**Work required**
From the entries below, copy exactly the lines from the one that contains "portabilidad más" through the one that contains "bien en cuanto", both included, and only those.
------------------------
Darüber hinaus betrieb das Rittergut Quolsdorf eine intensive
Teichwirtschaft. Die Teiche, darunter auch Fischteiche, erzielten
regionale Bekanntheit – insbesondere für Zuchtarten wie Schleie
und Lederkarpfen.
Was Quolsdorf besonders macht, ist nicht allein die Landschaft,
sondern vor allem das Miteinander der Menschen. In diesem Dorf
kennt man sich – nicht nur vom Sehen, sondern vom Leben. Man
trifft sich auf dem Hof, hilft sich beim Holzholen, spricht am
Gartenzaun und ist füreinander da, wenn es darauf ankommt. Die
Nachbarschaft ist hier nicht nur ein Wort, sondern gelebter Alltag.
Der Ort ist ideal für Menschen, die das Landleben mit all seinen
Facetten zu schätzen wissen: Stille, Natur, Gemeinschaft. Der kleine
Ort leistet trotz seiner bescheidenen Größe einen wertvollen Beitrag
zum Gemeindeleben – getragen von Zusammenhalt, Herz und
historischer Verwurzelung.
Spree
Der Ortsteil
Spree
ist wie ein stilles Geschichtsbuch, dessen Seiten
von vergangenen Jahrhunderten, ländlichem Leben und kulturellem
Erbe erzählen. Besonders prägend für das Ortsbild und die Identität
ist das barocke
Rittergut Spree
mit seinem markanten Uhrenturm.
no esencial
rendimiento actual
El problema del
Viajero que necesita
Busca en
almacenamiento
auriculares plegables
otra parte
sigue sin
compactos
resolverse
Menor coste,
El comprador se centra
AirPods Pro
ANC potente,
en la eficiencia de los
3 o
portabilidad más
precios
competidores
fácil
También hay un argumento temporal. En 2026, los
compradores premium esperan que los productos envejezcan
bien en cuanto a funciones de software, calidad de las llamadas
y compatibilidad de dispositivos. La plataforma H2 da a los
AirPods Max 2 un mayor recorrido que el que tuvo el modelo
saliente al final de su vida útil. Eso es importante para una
------------------------
**Answer to the problem**
portabilidad más
precios
competidores
fácil
También hay un argumento temporal. En 2026, los
compradores premium esperan que los productos envejezcan
bien en cuanto a funciones de software, calidad de las llamadas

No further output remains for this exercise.